Snowshoe hares, all of them with vibrant white fur, “were hopping about on fallen leaves that had no snow covering,” he wrote. “The month was unusually mild, with practically no snow until the middle of the period.” It was like a vision: The animals almost glowed against the sullen, early-winter soil.
The sight so stuck with him that he described it in a scientific paper 13 years later. By that time, Wallace Byron Grange had demonstrated an intelligence, a precociousness, and a flair for prose style that matched his middle name. At 22, he had been appointed Wisconsin’s first-ever game commissioner; now, at 27, he was a publishing zoologist as well. He was particularly fascinated by snowshoe hares—and their mysterious annual change of costume.

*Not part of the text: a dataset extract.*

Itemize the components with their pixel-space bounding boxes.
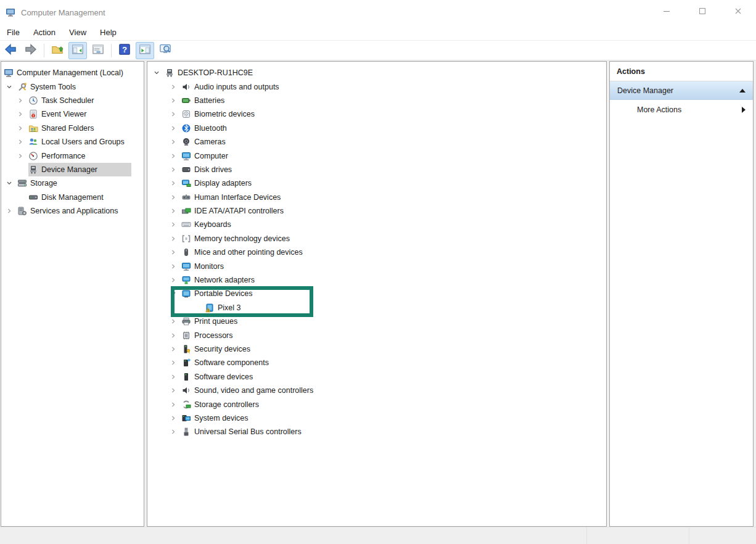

Most snowshoe hares start the year with white coats. They “[hop] stealthily over the crust and loose snow, almost like some phantom creature, rendered relatively inconspicuous,” Grange wrote. “By late winter the surface color … is somewhat mottled, and by the time of the spring thaws it may even appear dirty.” At this point, their dark summer coat starts to come in, and “as the spring progresses, the surface tone changes from a russet to [a] less showy brown.”
Snowshoe hares are not the only animal to pull off such a divine feat. Twenty-one species—including Arctic foxes, long-tailed weasels, and mountain jackrabbits—shift their coat color through the year to match the changing seasons.

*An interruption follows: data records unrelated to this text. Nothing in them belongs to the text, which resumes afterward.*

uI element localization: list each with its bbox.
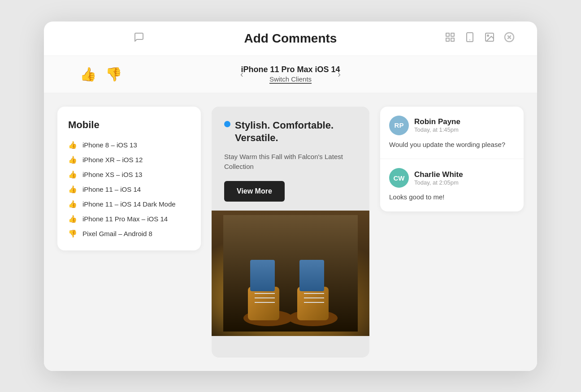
comment-text: Looks good to me! xyxy=(389,192,515,202)
device-name-label: Pixel Gmail – Android 8 xyxy=(82,230,152,237)
thumbs-down-icon: 👎 xyxy=(68,229,77,238)
subheader: 👍 👎 ‹ iPhone 11 Pro Max iOS 14 Switch Cl… xyxy=(44,56,537,93)
thumbs-up-icon: 👍 xyxy=(68,215,77,223)
commenter-name: Robin Payne xyxy=(414,117,460,126)
comment-text: Would you update the wording please? xyxy=(389,140,515,150)
preview-image xyxy=(212,211,369,336)
content-area: Mobile 👍iPhone 8 – iOS 13👍iPhone XR – iO… xyxy=(44,93,537,371)
comment-item: RP Robin Payne Today, at 1:45pm Would yo… xyxy=(380,107,524,159)
headline-row: Stylish. Comfortable. Versatile. xyxy=(224,119,357,145)
device-item[interactable]: 👍iPhone XS – iOS 13 xyxy=(68,170,190,179)
header-right-icons xyxy=(445,32,515,45)
device-name-label: iPhone XS – iOS 13 xyxy=(82,171,142,178)
thumbs-up-icon: 👍 xyxy=(68,170,77,179)
close-icon[interactable] xyxy=(504,32,515,45)
boot-image xyxy=(212,211,369,336)
avatar: RP xyxy=(389,116,409,135)
comment-meta: Robin Payne Today, at 1:45pm xyxy=(414,117,460,133)
device-item[interactable]: 👎Pixel Gmail – Android 8 xyxy=(68,229,190,238)
device-name: iPhone 11 Pro Max iOS 14 xyxy=(241,65,340,74)
device-item[interactable]: 👍iPhone XR – iOS 12 xyxy=(68,155,190,164)
preview-content: Stylish. Comfortable. Versatile. Stay Wa… xyxy=(212,107,369,211)
avatar: CW xyxy=(389,168,409,188)
thumbs-up-button[interactable]: 👍 xyxy=(80,66,96,82)
device-name-label: iPhone 11 – iOS 14 xyxy=(82,185,141,193)
device-item[interactable]: 👍iPhone 11 – iOS 14 xyxy=(68,185,190,194)
left-panel: Mobile 👍iPhone 8 – iOS 13👍iPhone XR – iO… xyxy=(57,107,201,250)
device-item[interactable]: 👍iPhone 11 Pro Max – iOS 14 xyxy=(68,215,190,223)
main-container: Add Comments xyxy=(44,22,537,371)
next-arrow[interactable]: › xyxy=(334,65,344,83)
svg-point-7 xyxy=(487,35,489,36)
comment-header: RP Robin Payne Today, at 1:45pm xyxy=(389,116,515,135)
device-name-label: iPhone 11 – iOS 14 Dark Mode xyxy=(82,200,176,208)
svg-rect-3 xyxy=(451,38,454,41)
center-panel: Stylish. Comfortable. Versatile. Stay Wa… xyxy=(212,107,369,358)
panel-title: Mobile xyxy=(68,119,190,131)
commenter-name: Charlie White xyxy=(414,170,463,179)
prev-arrow[interactable]: ‹ xyxy=(237,65,247,83)
comment-meta: Charlie White Today, at 2:05pm xyxy=(414,170,463,186)
header-title: Add Comments xyxy=(244,31,337,46)
switch-clients-link[interactable]: Switch Clients xyxy=(269,75,312,84)
header: Add Comments xyxy=(44,22,537,56)
device-name-label: iPhone 8 – iOS 13 xyxy=(82,141,137,149)
svg-rect-14 xyxy=(250,260,275,291)
svg-rect-13 xyxy=(248,287,279,320)
comment-icon[interactable] xyxy=(134,32,144,45)
svg-rect-11 xyxy=(223,215,358,332)
thumbs-up-icon: 👍 xyxy=(68,141,77,149)
device-view-icon[interactable] xyxy=(464,32,475,45)
header-left-icons xyxy=(134,32,144,45)
comment-item: CW Charlie White Today, at 2:05pm Looks … xyxy=(380,159,524,211)
gallery-view-icon[interactable] xyxy=(445,32,455,45)
preview-headline: Stylish. Comfortable. Versatile. xyxy=(235,119,357,145)
view-more-button[interactable]: View More xyxy=(224,181,285,202)
thumbs-up-icon: 👍 xyxy=(68,155,77,164)
accent-dot xyxy=(224,121,230,127)
comment-header: CW Charlie White Today, at 2:05pm xyxy=(389,168,515,188)
thumbs-up-icon: 👍 xyxy=(68,200,77,208)
device-item[interactable]: 👍iPhone 8 – iOS 13 xyxy=(68,141,190,149)
device-item[interactable]: 👍iPhone 11 – iOS 14 Dark Mode xyxy=(68,200,190,208)
image-view-icon[interactable] xyxy=(484,32,495,45)
right-panel: RP Robin Payne Today, at 1:45pm Would yo… xyxy=(380,107,524,211)
subheader-center: iPhone 11 Pro Max iOS 14 Switch Clients xyxy=(241,65,340,84)
svg-rect-16 xyxy=(297,287,329,320)
svg-rect-2 xyxy=(446,38,449,41)
comment-time: Today, at 2:05pm xyxy=(414,179,463,186)
svg-rect-0 xyxy=(446,33,449,36)
preview-card: Stylish. Comfortable. Versatile. Stay Wa… xyxy=(212,107,369,358)
svg-rect-1 xyxy=(451,33,454,36)
device-name-label: iPhone XR – iOS 12 xyxy=(82,156,143,164)
comment-time: Today, at 1:45pm xyxy=(414,126,460,133)
vote-buttons: 👍 👎 xyxy=(80,66,122,82)
thumbs-up-icon: 👍 xyxy=(68,185,77,194)
svg-rect-17 xyxy=(299,260,324,291)
device-name-label: iPhone 11 Pro Max – iOS 14 xyxy=(82,215,168,223)
thumbs-down-button[interactable]: 👎 xyxy=(105,66,122,82)
device-list: 👍iPhone 8 – iOS 13👍iPhone XR – iOS 12👍iP… xyxy=(68,141,190,238)
preview-subtext: Stay Warm this Fall with Falcon's Latest… xyxy=(224,152,357,172)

But where it was once extraordinary to catch snowy-hued animals during a snowless season, it is now far more common. As the world has warmed, snow has become a rarer sight across much of the Northern Hemisphere, and hares and foxes increasingly find themselves in “mismatch” with their environment.
For the last decade, the ecologist L. Scott Mills and his colleagues have been studying how coat-changing animals might be able to survive climate change. On Thursday, their team published a new study—the culmination of years of work combing through museum collections—that pinpoints the parts of the world where conservation work would be most likely to save coat-changing creatures.